START MATERIAL PROVIDED
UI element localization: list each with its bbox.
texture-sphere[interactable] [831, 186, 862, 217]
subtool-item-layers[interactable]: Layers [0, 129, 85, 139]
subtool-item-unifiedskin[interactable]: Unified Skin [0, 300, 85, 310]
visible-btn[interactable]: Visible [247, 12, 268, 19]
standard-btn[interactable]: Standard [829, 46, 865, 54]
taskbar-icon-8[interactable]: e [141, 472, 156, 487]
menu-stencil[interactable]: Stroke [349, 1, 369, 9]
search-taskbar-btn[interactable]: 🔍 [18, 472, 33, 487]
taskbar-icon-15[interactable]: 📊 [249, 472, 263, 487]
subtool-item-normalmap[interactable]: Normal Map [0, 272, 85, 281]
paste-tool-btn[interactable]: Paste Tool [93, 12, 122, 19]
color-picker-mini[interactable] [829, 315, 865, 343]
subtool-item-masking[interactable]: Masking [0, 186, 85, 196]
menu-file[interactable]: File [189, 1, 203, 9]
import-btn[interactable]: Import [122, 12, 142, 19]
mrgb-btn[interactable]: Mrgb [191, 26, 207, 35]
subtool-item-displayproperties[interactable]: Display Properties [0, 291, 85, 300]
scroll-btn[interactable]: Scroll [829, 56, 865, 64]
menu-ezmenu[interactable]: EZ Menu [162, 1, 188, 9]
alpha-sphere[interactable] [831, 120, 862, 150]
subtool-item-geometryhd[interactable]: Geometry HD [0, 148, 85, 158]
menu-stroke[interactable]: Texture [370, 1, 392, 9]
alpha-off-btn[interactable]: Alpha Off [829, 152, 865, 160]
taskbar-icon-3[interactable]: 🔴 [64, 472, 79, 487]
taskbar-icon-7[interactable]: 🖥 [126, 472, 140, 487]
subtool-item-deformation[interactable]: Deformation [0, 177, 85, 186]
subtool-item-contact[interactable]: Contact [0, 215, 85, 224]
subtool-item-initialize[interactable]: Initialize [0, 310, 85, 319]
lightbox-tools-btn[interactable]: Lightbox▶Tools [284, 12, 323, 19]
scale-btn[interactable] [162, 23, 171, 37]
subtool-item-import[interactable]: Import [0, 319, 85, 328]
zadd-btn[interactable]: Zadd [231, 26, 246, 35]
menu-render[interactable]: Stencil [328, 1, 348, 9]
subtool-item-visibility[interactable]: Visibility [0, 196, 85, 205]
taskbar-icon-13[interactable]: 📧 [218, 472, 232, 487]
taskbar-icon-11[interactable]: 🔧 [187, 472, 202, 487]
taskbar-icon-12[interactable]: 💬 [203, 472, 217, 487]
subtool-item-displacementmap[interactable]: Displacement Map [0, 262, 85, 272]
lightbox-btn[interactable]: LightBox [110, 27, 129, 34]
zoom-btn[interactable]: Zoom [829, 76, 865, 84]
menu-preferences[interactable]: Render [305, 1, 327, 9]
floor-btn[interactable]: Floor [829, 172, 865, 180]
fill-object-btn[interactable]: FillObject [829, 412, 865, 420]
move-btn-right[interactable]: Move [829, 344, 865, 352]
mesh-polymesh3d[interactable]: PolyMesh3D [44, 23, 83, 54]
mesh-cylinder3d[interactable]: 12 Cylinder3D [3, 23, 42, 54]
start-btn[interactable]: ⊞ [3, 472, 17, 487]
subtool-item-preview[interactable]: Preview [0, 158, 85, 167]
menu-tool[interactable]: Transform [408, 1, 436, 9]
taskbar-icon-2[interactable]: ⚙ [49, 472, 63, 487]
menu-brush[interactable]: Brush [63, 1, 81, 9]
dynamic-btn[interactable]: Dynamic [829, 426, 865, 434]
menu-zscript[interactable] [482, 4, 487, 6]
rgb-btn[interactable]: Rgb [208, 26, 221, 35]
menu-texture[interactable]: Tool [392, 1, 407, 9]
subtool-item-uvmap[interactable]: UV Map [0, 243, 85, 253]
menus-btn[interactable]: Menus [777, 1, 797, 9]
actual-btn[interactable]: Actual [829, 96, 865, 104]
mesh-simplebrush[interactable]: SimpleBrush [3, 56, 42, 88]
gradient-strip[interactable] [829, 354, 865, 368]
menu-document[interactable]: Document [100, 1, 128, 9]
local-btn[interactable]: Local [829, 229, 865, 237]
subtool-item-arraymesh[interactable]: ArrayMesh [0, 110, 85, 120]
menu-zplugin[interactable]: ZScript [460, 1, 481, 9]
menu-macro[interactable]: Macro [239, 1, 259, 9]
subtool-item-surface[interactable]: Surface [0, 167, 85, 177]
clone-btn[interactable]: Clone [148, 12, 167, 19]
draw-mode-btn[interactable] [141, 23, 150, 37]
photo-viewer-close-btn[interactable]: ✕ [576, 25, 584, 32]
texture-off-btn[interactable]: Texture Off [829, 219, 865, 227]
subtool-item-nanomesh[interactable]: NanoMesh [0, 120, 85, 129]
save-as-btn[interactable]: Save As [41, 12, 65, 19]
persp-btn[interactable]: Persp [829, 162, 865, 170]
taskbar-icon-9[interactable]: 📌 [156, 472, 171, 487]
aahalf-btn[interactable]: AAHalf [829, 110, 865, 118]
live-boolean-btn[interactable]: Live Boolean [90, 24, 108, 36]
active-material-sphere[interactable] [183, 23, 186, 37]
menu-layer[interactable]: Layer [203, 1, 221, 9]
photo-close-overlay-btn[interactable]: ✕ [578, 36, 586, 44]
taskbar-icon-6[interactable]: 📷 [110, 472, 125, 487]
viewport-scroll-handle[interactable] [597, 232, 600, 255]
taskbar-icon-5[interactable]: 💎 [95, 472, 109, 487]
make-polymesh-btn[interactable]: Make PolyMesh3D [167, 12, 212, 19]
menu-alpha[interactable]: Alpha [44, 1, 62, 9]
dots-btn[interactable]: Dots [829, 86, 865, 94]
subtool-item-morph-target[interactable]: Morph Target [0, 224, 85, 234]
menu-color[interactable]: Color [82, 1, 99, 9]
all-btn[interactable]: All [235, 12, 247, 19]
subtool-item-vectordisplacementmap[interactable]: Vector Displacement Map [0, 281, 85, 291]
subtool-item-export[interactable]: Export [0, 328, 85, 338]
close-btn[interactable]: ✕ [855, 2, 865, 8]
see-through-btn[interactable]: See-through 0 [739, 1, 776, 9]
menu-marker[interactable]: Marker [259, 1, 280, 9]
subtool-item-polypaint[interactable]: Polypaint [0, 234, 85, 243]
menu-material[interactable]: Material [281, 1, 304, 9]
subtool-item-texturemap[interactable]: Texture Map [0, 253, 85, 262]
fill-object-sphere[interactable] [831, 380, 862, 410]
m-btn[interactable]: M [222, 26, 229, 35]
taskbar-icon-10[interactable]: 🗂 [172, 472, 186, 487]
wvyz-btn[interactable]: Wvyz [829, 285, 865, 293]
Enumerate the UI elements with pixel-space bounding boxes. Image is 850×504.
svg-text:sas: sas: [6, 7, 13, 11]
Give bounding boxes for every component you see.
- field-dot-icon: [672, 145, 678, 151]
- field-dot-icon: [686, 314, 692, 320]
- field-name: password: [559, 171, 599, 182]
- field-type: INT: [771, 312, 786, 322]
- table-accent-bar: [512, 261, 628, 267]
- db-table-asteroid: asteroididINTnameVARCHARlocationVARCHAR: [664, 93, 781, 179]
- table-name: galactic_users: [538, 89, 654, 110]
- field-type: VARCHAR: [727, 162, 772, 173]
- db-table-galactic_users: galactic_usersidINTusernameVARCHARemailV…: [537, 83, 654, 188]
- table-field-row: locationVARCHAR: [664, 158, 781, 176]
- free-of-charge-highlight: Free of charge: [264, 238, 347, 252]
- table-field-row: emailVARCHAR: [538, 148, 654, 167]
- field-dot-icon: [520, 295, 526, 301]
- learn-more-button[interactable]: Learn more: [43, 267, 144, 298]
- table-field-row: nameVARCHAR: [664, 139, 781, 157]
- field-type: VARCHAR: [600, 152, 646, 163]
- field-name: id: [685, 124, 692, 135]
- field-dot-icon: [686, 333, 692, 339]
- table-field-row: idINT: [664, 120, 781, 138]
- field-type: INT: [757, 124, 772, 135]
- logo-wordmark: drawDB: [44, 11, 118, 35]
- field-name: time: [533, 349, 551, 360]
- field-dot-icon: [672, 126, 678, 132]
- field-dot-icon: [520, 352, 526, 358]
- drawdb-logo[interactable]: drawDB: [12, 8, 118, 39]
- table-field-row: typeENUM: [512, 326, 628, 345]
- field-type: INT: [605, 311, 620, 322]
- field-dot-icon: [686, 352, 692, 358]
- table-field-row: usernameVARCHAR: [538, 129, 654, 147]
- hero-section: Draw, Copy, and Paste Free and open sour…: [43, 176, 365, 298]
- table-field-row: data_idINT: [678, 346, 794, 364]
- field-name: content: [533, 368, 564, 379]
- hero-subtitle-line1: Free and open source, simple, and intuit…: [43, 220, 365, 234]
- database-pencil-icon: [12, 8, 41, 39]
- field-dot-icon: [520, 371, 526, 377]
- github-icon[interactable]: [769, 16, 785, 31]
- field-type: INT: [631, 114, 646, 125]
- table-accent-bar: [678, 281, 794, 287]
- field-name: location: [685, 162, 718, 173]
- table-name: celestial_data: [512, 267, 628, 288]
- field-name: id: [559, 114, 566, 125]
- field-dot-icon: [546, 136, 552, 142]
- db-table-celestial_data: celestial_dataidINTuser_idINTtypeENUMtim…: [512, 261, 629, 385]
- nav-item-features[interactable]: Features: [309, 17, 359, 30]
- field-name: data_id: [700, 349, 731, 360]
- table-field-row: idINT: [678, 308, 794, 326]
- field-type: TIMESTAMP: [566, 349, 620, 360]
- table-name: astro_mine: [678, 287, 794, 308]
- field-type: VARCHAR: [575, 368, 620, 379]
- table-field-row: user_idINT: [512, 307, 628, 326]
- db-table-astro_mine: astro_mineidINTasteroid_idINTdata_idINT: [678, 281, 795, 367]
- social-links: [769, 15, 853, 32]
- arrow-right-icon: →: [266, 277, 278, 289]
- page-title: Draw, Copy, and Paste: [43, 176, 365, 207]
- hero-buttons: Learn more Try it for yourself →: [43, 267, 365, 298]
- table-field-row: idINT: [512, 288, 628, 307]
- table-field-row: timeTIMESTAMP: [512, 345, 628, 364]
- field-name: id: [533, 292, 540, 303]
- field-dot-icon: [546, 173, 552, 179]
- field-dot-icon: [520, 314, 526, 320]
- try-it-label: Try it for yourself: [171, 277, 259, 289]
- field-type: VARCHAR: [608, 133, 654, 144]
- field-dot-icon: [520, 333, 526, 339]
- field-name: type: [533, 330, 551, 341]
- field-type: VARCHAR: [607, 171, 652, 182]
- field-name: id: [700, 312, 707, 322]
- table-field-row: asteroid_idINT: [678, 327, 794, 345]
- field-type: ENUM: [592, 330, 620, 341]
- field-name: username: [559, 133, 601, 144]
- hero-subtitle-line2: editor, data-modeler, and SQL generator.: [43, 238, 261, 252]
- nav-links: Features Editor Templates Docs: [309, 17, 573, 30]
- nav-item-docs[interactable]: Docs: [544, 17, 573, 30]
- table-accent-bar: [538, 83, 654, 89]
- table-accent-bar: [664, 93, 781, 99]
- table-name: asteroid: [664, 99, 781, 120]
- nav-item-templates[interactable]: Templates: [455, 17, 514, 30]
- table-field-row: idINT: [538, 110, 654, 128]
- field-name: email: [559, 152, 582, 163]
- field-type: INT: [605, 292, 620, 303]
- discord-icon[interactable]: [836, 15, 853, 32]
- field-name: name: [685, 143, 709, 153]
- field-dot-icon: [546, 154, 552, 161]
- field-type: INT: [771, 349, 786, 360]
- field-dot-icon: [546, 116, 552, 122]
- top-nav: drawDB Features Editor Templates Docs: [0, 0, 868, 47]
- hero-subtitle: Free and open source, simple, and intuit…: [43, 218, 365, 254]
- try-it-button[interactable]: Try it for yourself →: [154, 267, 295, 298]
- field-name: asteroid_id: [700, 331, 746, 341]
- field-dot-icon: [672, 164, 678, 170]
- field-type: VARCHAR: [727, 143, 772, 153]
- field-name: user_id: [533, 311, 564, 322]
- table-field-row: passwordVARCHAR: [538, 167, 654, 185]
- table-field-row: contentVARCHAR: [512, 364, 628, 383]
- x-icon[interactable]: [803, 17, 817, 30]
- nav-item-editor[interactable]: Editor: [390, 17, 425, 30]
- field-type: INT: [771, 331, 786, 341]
END MATERIAL PROVIDED
▶ _TASK DETAILS_:
Take every line above that includes "scroll" and list it.

▶ _ANSWER SECTION_:
scroll-btn[interactable]: Scroll [829, 56, 865, 64]
viewport-scroll-handle[interactable] [597, 232, 600, 255]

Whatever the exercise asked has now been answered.